WHAT YOU HAVE TO DO:
Apart from the images, the entire listing below must be restated word for word.

SOURCE RECORDS:
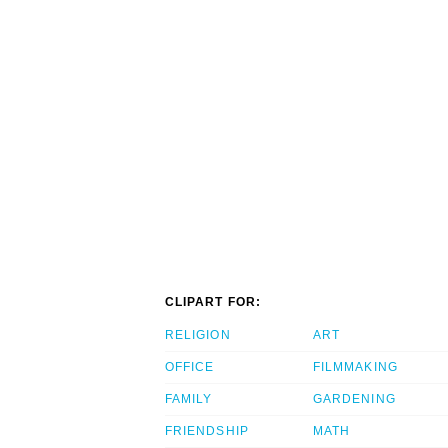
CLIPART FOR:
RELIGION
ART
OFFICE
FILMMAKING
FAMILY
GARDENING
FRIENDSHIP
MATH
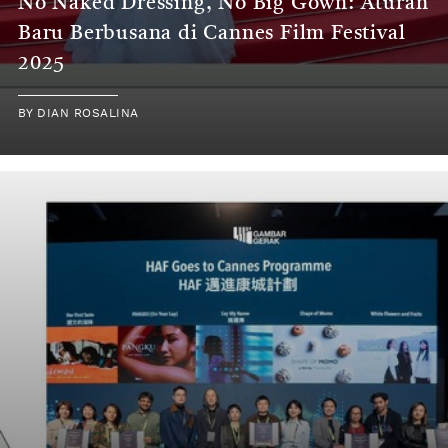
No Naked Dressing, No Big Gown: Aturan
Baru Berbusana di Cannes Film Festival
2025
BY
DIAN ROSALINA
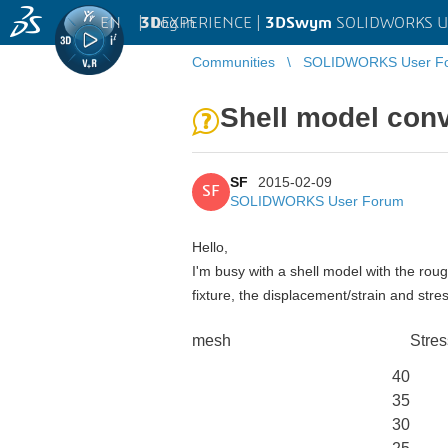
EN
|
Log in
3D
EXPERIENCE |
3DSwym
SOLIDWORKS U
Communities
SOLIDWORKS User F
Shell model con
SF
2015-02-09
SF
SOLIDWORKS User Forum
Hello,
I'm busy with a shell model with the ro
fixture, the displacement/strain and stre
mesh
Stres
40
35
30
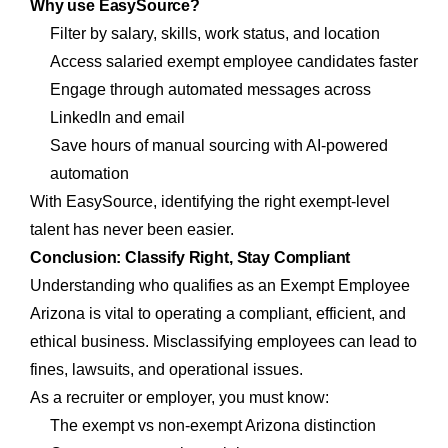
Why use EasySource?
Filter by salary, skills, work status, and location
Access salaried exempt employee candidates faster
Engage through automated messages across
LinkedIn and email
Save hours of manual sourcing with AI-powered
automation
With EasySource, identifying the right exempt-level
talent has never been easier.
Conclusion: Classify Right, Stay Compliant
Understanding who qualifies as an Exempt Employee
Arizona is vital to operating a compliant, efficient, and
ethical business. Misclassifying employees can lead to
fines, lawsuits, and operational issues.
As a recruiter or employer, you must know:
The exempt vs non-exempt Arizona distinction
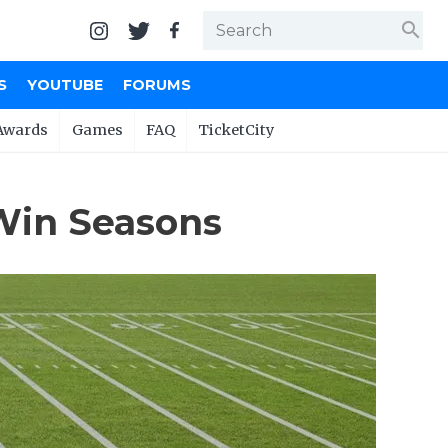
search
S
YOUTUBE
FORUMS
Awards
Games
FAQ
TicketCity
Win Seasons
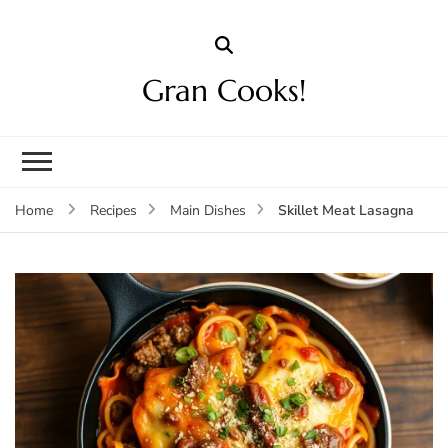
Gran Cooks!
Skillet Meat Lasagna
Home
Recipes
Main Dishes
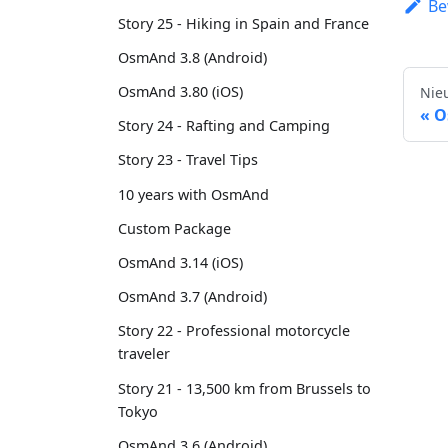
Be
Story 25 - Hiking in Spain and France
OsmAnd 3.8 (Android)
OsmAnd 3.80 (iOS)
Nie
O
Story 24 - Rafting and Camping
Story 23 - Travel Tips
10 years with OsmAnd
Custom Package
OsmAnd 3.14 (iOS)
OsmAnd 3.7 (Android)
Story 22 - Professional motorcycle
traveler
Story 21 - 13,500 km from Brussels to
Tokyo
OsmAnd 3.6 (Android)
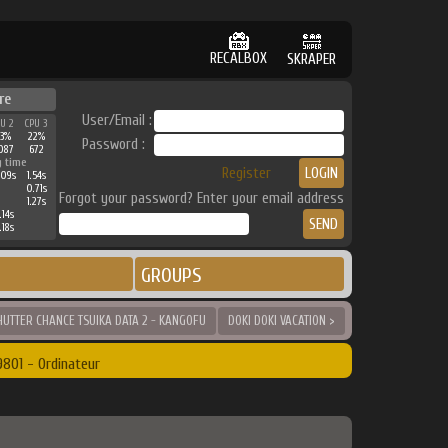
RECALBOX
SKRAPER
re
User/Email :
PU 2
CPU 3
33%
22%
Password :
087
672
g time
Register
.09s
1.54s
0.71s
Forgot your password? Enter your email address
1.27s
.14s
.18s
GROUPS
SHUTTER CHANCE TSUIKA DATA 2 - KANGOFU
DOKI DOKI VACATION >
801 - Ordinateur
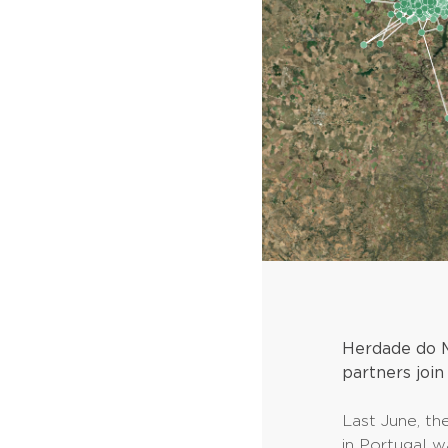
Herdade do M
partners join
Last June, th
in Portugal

RESULT FOR THIS TASK:
CLIPART FOR:
RELIGION
ART
OFFICE
FILMMAKING
FAMILY
GARDENING
FRIENDSHIP
MATH
No Naked Dressing, No Big Gown: Aturan
Baru Berbusana di Cannes Film Festival
2025
BY
DIAN ROSALINA
EN
|
Log in
3D
EXPERIENCE |
3DSwym
SOLIDWORKS U
Communities
SOLIDWORKS User F
Shell model con
SF
2015-02-09
SF
SOLIDWORKS User Forum
Hello,
I'm busy with a shell model with the ro
fixture, the displacement/strain and stre
mesh
Stres
40
35
30
Why use EasySource?
Filter by salary, skills, work status, and location
Access salaried exempt employee candidates faster
Engage through automated messages across
LinkedIn and email
Save hours of manual sourcing with AI-powered
automation
With EasySource, identifying the right exempt-level
talent has never been easier.
Conclusion: Classify Right, Stay Compliant
Understanding who qualifies as an Exempt Employee
Arizona is vital to operating a compliant, efficient, and
ethical business. Misclassifying employees can lead to
fines, lawsuits, and operational issues.
As a recruiter or employer, you must know:
The exempt vs non-exempt Arizona distinction
search
S
YOUTUBE
FORUMS
Awards
Games
FAQ
TicketCity
Win Seasons
Gran Cooks!
Skillet Meat Lasagna
Home
Recipes
Main Dishes
Be
Story 25 - Hiking in Spain and France
OsmAnd 3.8 (Android)
OsmAnd 3.80 (iOS)
Nie
O
Story 24 - Rafting and Camping
Story 23 - Travel Tips
10 years with OsmAnd
Custom Package
OsmAnd 3.14 (iOS)
OsmAnd 3.7 (Android)
Story 22 - Professional motorcycle
traveler
Story 21 - 13,500 km from Brussels to
Tokyo
OsmAnd 3.6 (Android)
RECALBOX
SKRAPER
re
User/Email :
PU 2
CPU 3
33%
22%
Password :
087
672
g time
Register
.09s
1.54s
0.71s
Forgot your password? Enter your email address
1.27s
.14s
.18s
GROUPS
SHUTTER CHANCE TSUIKA DATA 2 - KANGOFU
DOKI DOKI VACATION >
801 - Ordinateur
Herdade do M
partners join
Last June, th
in Portugal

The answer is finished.